One night after his wife and son had gone to bed, he took out the poem and read it again. It went:

The Last Lesson

Again the ferryboat was canceled,
you told me on the phone.
This time the captain didn't grab a passenger
and get his own face smashed.
The boat was really falling apart,
docked for an emergency overhaul.

On the beach my shadow has doubled in length.
The life ring I just bought lies nearby,
half withered in the afternoon sun.
Alone, I'm sitting on an apple crate
and watching youngsters diving
in the shallows to compete for
the championship of holding breath.

What an idiot!
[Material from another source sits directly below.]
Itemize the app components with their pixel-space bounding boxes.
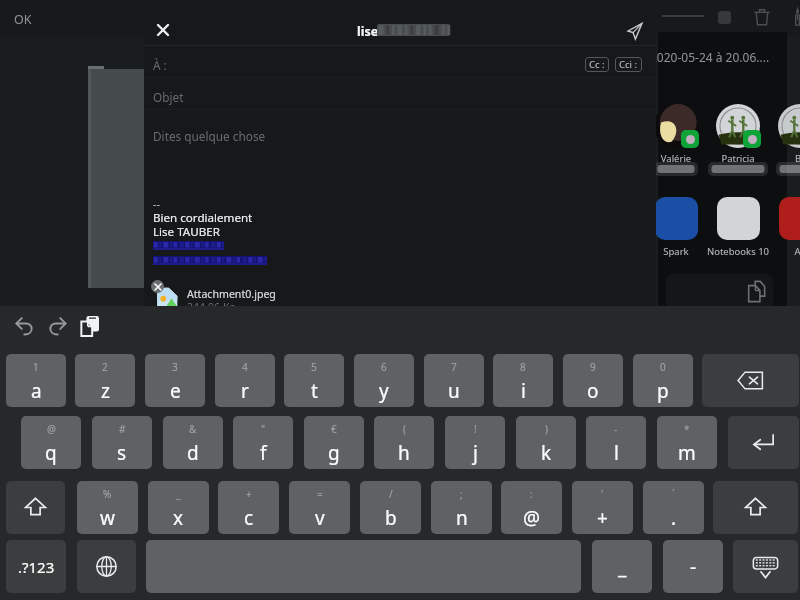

Why volunteer
to teach you how to swim
while I myself can hardly keep my head
above the whirlpools you randomly spin?

He smiled after reading the poem, which he couldn't say he still liked and which was probably sappy and unfinished. But it was something that had once been close to his heart, and he wanted to keep it. He wrapped it back into the jacket of the book and put it on the shelf beside his desk.

Lying on his bed, again he wondered whether he had been too impatient with Beina. For example, after she hadn't shown up at the beach, he had simply stopped offering her swimming lessons. Then came another breakup of theirs. Although tough in appearance, he couldn't really disentangle himself from her. One day he even went to the cafeteria near her dorm, just to look at her. She caught sight of him but pretended not to have seen him and kept talking loudly with the man in front of her in the mess line. Now and again she tossed a glance at Nan. When she had bought her lunch, she turned around and headed in his direction, but her eyes looked away. As she was drawing near, he spun around and rushed out of the dining hall.

If he had spoken to her, probably he could have resumed teaching her how to swim the next summer. That would have given him an opportunity for more physical contact with her. Sure, she wouldn't change much, but he could take her willfulness and caprice with aplomb to show he had a large heart. Eventually he might have gained the upper hand with her. Yet he was bitter and too proud of himself. It was his silly self-pride that gradually cemented the barrier between them. If only he'd had thicker skin; if only he had played fast and loose with her; if only he could have made her suffer.